*Task item*: In the entries below, find the line with "For every named" and the line with "3年恋人を待ち続けた信じる眼差しの力。映画「永遠の待ち人」北村優衣公式インタビュー (298, 1634)". Return those two lines and all lines between them, exactly.

═════ Given data ═════

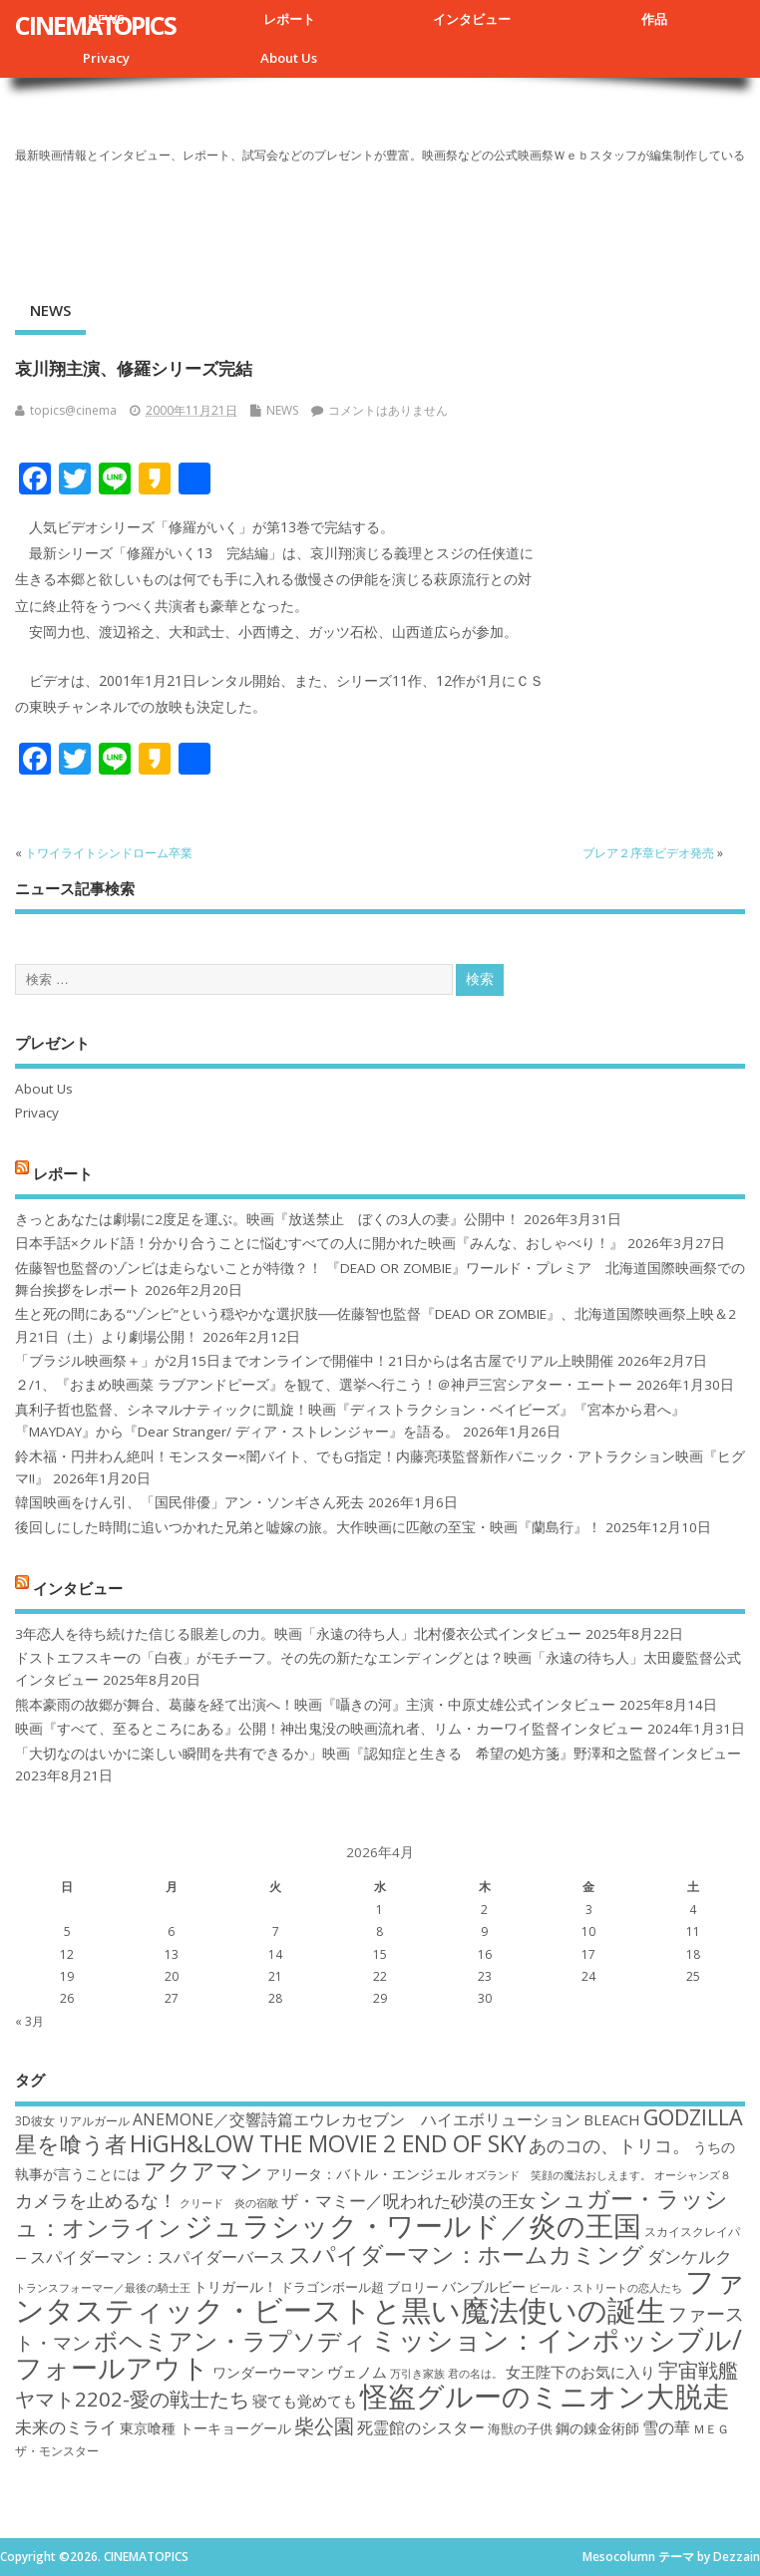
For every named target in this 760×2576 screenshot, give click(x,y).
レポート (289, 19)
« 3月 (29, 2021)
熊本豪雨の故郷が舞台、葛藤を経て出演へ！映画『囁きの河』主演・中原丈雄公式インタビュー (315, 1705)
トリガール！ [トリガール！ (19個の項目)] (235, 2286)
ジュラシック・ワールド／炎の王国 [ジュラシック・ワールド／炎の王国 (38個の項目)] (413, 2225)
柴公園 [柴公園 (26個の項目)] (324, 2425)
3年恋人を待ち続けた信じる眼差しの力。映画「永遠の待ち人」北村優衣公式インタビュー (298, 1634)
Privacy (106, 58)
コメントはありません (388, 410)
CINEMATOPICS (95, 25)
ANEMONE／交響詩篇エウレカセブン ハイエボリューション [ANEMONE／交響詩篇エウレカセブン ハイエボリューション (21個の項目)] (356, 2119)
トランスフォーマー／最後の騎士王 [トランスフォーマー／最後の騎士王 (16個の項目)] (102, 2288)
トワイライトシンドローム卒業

═════
═════ Given data ═════

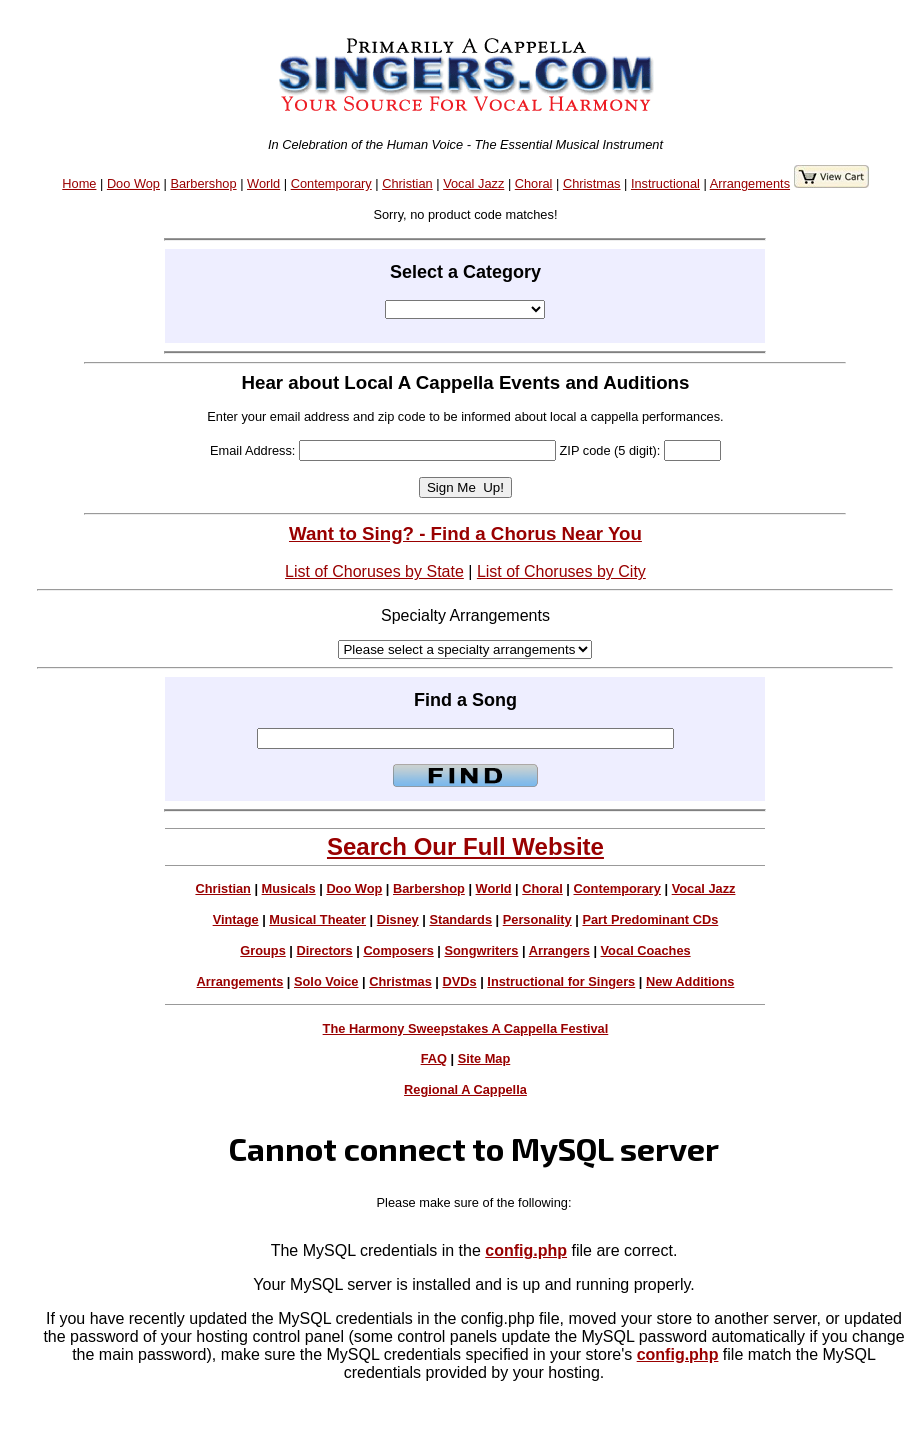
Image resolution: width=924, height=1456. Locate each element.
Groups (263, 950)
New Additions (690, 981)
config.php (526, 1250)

═════

*Worked solution*:
For every named target in this 760×2576 screenshot, give click(x,y).
レポート (289, 19)
« 3月 (29, 2021)
熊本豪雨の故郷が舞台、葛藤を経て出演へ！映画『囁きの河』主演・中原丈雄公式インタビュー (315, 1705)
トリガール！ [トリガール！ (19個の項目)] (235, 2286)
ジュラシック・ワールド／炎の王国 [ジュラシック・ワールド／炎の王国 (38個の項目)] (413, 2225)
柴公園 [柴公園 (26個の項目)] (324, 2425)
3年恋人を待ち続けた信じる眼差しの力。映画「永遠の待ち人」北村優衣公式インタビュー (298, 1634)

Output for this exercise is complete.